In those days, I received books at least three times a week. Valery Medvedev’s Barankin’s Fantasy World was perhaps the first book to shape my sense of the natural world. It was a pre-Robert Macfarlane time. In his dream, Barankin takes the form of an insect, though I cannot remember which exactly, and the story is told from that perspective. He regained his human form and I breathed a sigh of relief. I couldn’t look at a bird or an insect the same way after that, imagining the dangers they faced daily.

Among the BBC list is Arundhati Roy’s The God of Small Things, a book that continues to be, in my mind, one of the most poetic works of prose that I have read. I return to it from time to time to remind myself of its rhythm, to remind myself of how pain expresses itself.

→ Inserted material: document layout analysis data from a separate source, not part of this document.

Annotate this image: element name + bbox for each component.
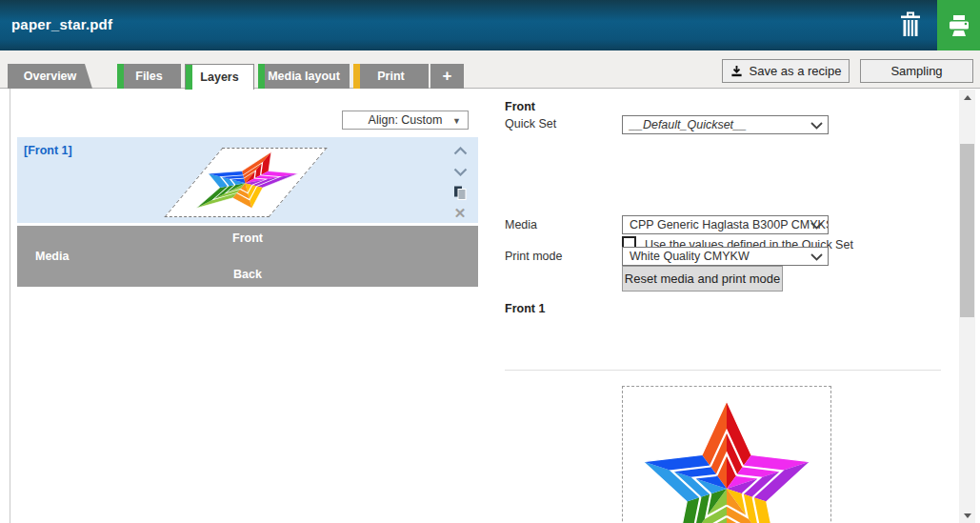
top-action-buttons: Save as a recipe Sampling <box>722 59 973 83</box>
media-select[interactable]: CPP Generic Haglasta B300P CMYKSS-AU-2 <box>622 215 829 234</box>
chevron-down-icon <box>810 122 823 130</box>
print-mode-select[interactable]: White Quality CMYKW <box>622 247 829 266</box>
align-dropdown-value: Align: Custom <box>369 113 443 127</box>
tab-print-label: Print <box>377 70 404 83</box>
print-mode-value: White Quality CMYKW <box>630 250 750 263</box>
layer-row-front-1[interactable]: [Front 1] <box>17 137 478 223</box>
download-icon <box>730 65 743 77</box>
printer-icon <box>946 12 972 39</box>
layer-thumbnail[interactable] <box>164 148 327 217</box>
tab-print[interactable]: Print <box>353 64 429 89</box>
media-side-bar: Front Media Back <box>17 226 478 287</box>
media-value: CPP Generic Haglasta B300P CMYKSS-AU-2 <box>630 218 829 231</box>
save-as-recipe-label: Save as a recipe <box>750 64 842 78</box>
scrollbar-thumb[interactable] <box>960 144 974 317</box>
tab-files[interactable]: Files <box>117 64 181 89</box>
plus-icon: + <box>443 67 452 86</box>
tab-media-layout-label: Media layout <box>268 70 340 83</box>
save-as-recipe-button[interactable]: Save as a recipe <box>722 59 850 83</box>
tab-bar: Overview Files Layers Media layout Print… <box>8 63 468 89</box>
tab-layers[interactable]: Layers <box>185 64 254 90</box>
tab-print-accent <box>353 64 360 89</box>
tab-overview[interactable]: Overview <box>8 64 92 89</box>
scroll-down-button[interactable] <box>959 508 975 523</box>
duplicate-layer-button[interactable] <box>448 182 472 203</box>
tab-media-layout[interactable]: Media layout <box>258 64 350 89</box>
star-thumbnail-image <box>166 149 326 216</box>
chevron-down-icon <box>453 168 468 176</box>
front-section-title: Front <box>505 100 535 113</box>
scroll-up-button[interactable] <box>959 90 975 106</box>
media-bar-media-label: Media <box>35 250 69 263</box>
delete-job-button[interactable] <box>896 10 925 41</box>
star-preview-image <box>631 392 822 523</box>
reset-button-label: Reset media and print mode <box>625 272 780 286</box>
quick-set-label: Quick Set <box>505 117 556 131</box>
sampling-label: Sampling <box>890 64 942 78</box>
media-bar-back-label: Back <box>17 268 478 281</box>
tab-files-label: Files <box>135 70 163 83</box>
vertical-scrollbar[interactable] <box>959 90 975 523</box>
move-layer-down-button[interactable] <box>448 161 472 182</box>
tab-overview-label: Overview <box>24 70 77 83</box>
trash-icon <box>899 11 922 38</box>
align-dropdown[interactable]: Align: Custom ▼ <box>342 111 469 130</box>
caret-down-icon: ▼ <box>452 116 461 126</box>
application-window: paper_star.pdf Ov <box>0 0 980 523</box>
tab-files-accent <box>117 64 124 89</box>
chevron-down-icon <box>810 253 823 261</box>
front-1-preview-box <box>622 386 831 523</box>
x-icon: ✕ <box>454 205 467 222</box>
move-layer-up-button[interactable] <box>448 140 472 161</box>
tab-layers-accent <box>186 65 192 90</box>
content-area: Align: Custom ▼ [Front 1] <box>0 88 980 523</box>
triangle-up-icon <box>964 95 971 100</box>
tab-add[interactable]: + <box>430 64 464 89</box>
media-bar-front-label: Front <box>17 231 478 245</box>
document-title: paper_star.pdf <box>11 16 112 32</box>
copy-icon <box>452 185 468 200</box>
tab-media-layout-accent <box>258 64 265 89</box>
reset-media-print-mode-button[interactable]: Reset media and print mode <box>622 266 783 292</box>
quick-set-select[interactable]: __Default_Quickset__ <box>622 115 829 134</box>
panel-left-border <box>10 89 10 523</box>
tab-layers-label: Layers <box>200 70 238 84</box>
quick-set-value: __Default_Quickset__ <box>630 118 747 131</box>
print-mode-label: Print mode <box>505 250 562 263</box>
titlebar: paper_star.pdf <box>0 0 980 50</box>
print-button[interactable] <box>937 0 980 50</box>
chevron-up-icon <box>453 147 468 155</box>
section-divider <box>505 370 941 371</box>
media-label: Media <box>505 218 537 231</box>
triangle-down-icon <box>964 513 971 518</box>
layer-row-actions: ✕ <box>448 140 472 224</box>
chevron-down-icon <box>810 222 823 230</box>
remove-layer-button[interactable]: ✕ <box>448 203 472 224</box>
layer-item-label: [Front 1] <box>24 144 72 157</box>
front-1-preview-title: Front 1 <box>505 302 545 315</box>
sampling-button[interactable]: Sampling <box>860 59 973 83</box>
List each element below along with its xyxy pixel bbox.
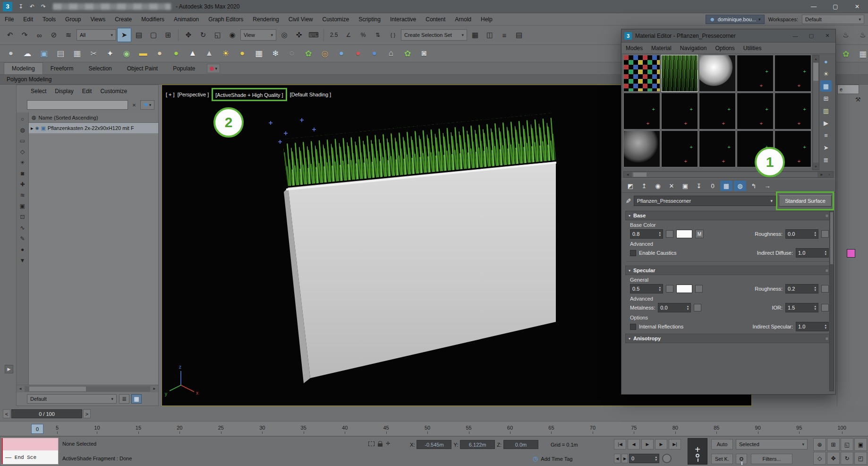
zoom-region-icon[interactable]: ▣: [854, 438, 867, 451]
ribbon-tab[interactable]: Populate: [165, 63, 203, 74]
table-icon[interactable]: ▤: [53, 46, 68, 60]
select-by-material-icon[interactable]: ➤: [820, 142, 832, 153]
maxscript-icon[interactable]: { }: [386, 28, 400, 42]
sphere-green-icon[interactable]: ●: [169, 46, 183, 60]
scroll-thumb[interactable]: [813, 63, 818, 81]
enable-caustics-checkbox[interactable]: [630, 250, 636, 256]
zoom-extents-icon[interactable]: ◱: [841, 438, 853, 451]
parameters-scrollbar[interactable]: [829, 211, 834, 391]
ribbon-config-dropdown[interactable]: ▾: [207, 64, 221, 73]
macro-recorder-pane[interactable]: [1, 438, 58, 450]
material-name-dropdown[interactable]: Pflanzen_Pressecorner ▾: [634, 196, 776, 206]
maximize-button[interactable]: ▢: [803, 29, 819, 43]
scroll-left-icon[interactable]: ◄: [624, 171, 631, 178]
pick-material-eyedropper-icon[interactable]: ✎: [624, 198, 632, 204]
scroll-track[interactable]: [813, 62, 818, 163]
grid-display-icon[interactable]: ▦: [131, 394, 142, 404]
list-header[interactable]: ◍ Name (Sorted Ascending): [29, 112, 158, 123]
spinner-arrows-icon[interactable]: ▴▾: [655, 456, 657, 461]
selection-filter-dropdown[interactable]: All ▾: [77, 29, 116, 41]
menu-item[interactable]: Content: [421, 13, 450, 26]
cone-icon[interactable]: ▲: [202, 46, 216, 60]
go-to-start-icon[interactable]: |◀: [614, 439, 626, 449]
layer-manager-icon[interactable]: ▤: [512, 28, 526, 42]
explorer-geometry-icon[interactable]: ▭: [18, 136, 27, 146]
spinner-arrows-icon[interactable]: ▴▾: [814, 305, 816, 311]
use-pivot-center-icon[interactable]: ◎: [277, 28, 291, 42]
explorer-helpers-icon[interactable]: ✚: [18, 180, 27, 189]
material-sample-slot[interactable]: [699, 55, 736, 92]
put-material-to-scene-icon[interactable]: ↥: [638, 181, 650, 191]
close-button[interactable]: ✕: [846, 0, 868, 13]
explorer-bones-icon[interactable]: ∿: [18, 223, 27, 233]
spinner-arrows-icon[interactable]: ▴▾: [814, 286, 816, 292]
menu-item[interactable]: Group: [60, 13, 85, 26]
sphere-gold-icon[interactable]: ●: [235, 46, 249, 60]
named-selection-sets-icon[interactable]: ▦: [468, 28, 482, 42]
show-end-result-icon[interactable]: ◍: [734, 181, 746, 191]
checker-icon[interactable]: ▦: [252, 46, 266, 60]
utilities-hammer-icon[interactable]: ⚒: [855, 96, 861, 103]
rollout-specular[interactable]: ▾ Specular ≡: [625, 266, 832, 275]
go-forward-sibling-icon[interactable]: →: [761, 181, 774, 191]
object-color-swatch[interactable]: [847, 249, 855, 258]
clear-search-icon[interactable]: ✕: [130, 101, 138, 109]
explorer-select-none-icon[interactable]: ○: [18, 114, 27, 124]
material-options-icon[interactable]: ≡: [820, 129, 832, 141]
next-frame-icon[interactable]: ▶: [655, 439, 667, 449]
viewport-pov-menu[interactable]: [Perspective ]: [178, 92, 209, 97]
current-frame-field[interactable]: 0 ▴▾: [629, 454, 659, 463]
search-filter-button[interactable]: ▾: [140, 100, 154, 110]
spinner-arrows-icon[interactable]: ▴▾: [659, 231, 661, 237]
close-button[interactable]: ✕: [819, 29, 835, 43]
spinner-arrows-icon[interactable]: ▴▾: [687, 305, 689, 311]
scene-object-row[interactable]: ▸ ◉ ▣ Pflanzenkasten 2x-22x90xH120 mit F: [29, 123, 158, 133]
material-sample-slot[interactable]: [699, 93, 736, 129]
ior-map-button[interactable]: [821, 304, 829, 311]
put-to-library-icon[interactable]: ↧: [693, 181, 705, 191]
select-object-icon[interactable]: ➤: [117, 28, 131, 42]
material-sample-slot[interactable]: [737, 55, 774, 92]
explorer-lights-icon[interactable]: ☀: [18, 158, 27, 167]
building-icon[interactable]: ⌂: [384, 46, 398, 60]
bind-to-spacewarp-icon[interactable]: ≋: [61, 28, 76, 42]
scroll-right-icon[interactable]: ►: [151, 386, 158, 392]
select-and-rotate-icon[interactable]: ↻: [196, 28, 210, 42]
z-coordinate-field[interactable]: 0.0m: [503, 440, 538, 449]
specular-weight-map-button[interactable]: [666, 285, 673, 293]
ribbon-tab[interactable]: Object Paint: [119, 63, 165, 74]
show-map-in-viewport-icon[interactable]: ▦: [720, 181, 732, 191]
specular-color-map-button[interactable]: [695, 285, 703, 293]
get-material-icon[interactable]: ◩: [624, 181, 637, 191]
material-sample-slot[interactable]: [774, 55, 811, 92]
explorer-cameras-icon[interactable]: ◙: [18, 169, 27, 178]
marble-icon[interactable]: ●: [367, 46, 382, 60]
menu-item[interactable]: Civil View: [284, 13, 318, 26]
go-to-parent-icon[interactable]: ↰: [748, 181, 760, 191]
ring-icon[interactable]: ◌: [285, 46, 299, 60]
x-coordinate-field[interactable]: -0.545m: [417, 440, 451, 449]
material-navigator-icon[interactable]: ≣: [820, 154, 832, 165]
slots-horizontal-scrollbar[interactable]: ◄ ► ›: [623, 171, 834, 178]
material-editor-titlebar[interactable]: 3 Material Editor - Pflanzen_Pressecorne…: [621, 29, 835, 43]
pyramid-icon[interactable]: ▲: [186, 46, 200, 60]
slots-vertical-scrollbar[interactable]: ▴ ▾: [812, 55, 819, 170]
menu-item[interactable]: Help: [476, 13, 497, 26]
base-color-map-button[interactable]: M: [695, 230, 704, 238]
time-slider-value[interactable]: 0 / 100: [11, 409, 82, 418]
assign-material-to-selection-icon[interactable]: ◉: [652, 181, 664, 191]
minimize-button[interactable]: —: [803, 0, 825, 13]
material-editor-menu-item[interactable]: Material: [647, 45, 676, 52]
material-sample-slot[interactable]: [623, 55, 660, 92]
reset-map-icon[interactable]: ✕: [665, 181, 678, 191]
sphere-tan-icon[interactable]: ●: [153, 46, 167, 60]
key-selection-dropdown[interactable]: Selected ▾: [736, 439, 808, 449]
dot-red-icon[interactable]: ●: [351, 46, 365, 60]
lens-icon[interactable]: ◉: [119, 46, 134, 60]
spinner-arrows-icon[interactable]: ▴▾: [825, 250, 826, 256]
go-to-end-icon[interactable]: ▶|: [669, 439, 681, 449]
material-editor-menu-item[interactable]: Modes: [621, 45, 647, 52]
sun-icon[interactable]: ☀: [219, 46, 233, 60]
key-mode-toggle-icon[interactable]: [662, 454, 672, 463]
pan-icon[interactable]: ✥: [827, 452, 840, 465]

As I write this, thinking about writers like Naipaul and Zadie Smith, whom I read for ideas, Arundhati Roy and Rohinton Mistry for storytelling, I think about what each of these writers means to me personally. I realize that I do not so much remember characters as I do the language and the ideas presented. Perhaps this is why my current reading list comprises more biographies and travel writing – Pico Iyer, Edward Said’s Out of Place, Oliver Sacks’ On The Road, Ruth Reichl’s various memoirs of food – worlds that offer creative spaces, experiences that one either connects with or feels distant from. Each is valuable.

The BBC’s list is, of course, not an exhaustive one. It is simply a selection of books that shaped the world of a few people.

However, I couldn’t resist the urge to wonder what our selection of books would look like. What sort of reading sensibility would it highlight and what story would it tell, of our social and cultural development?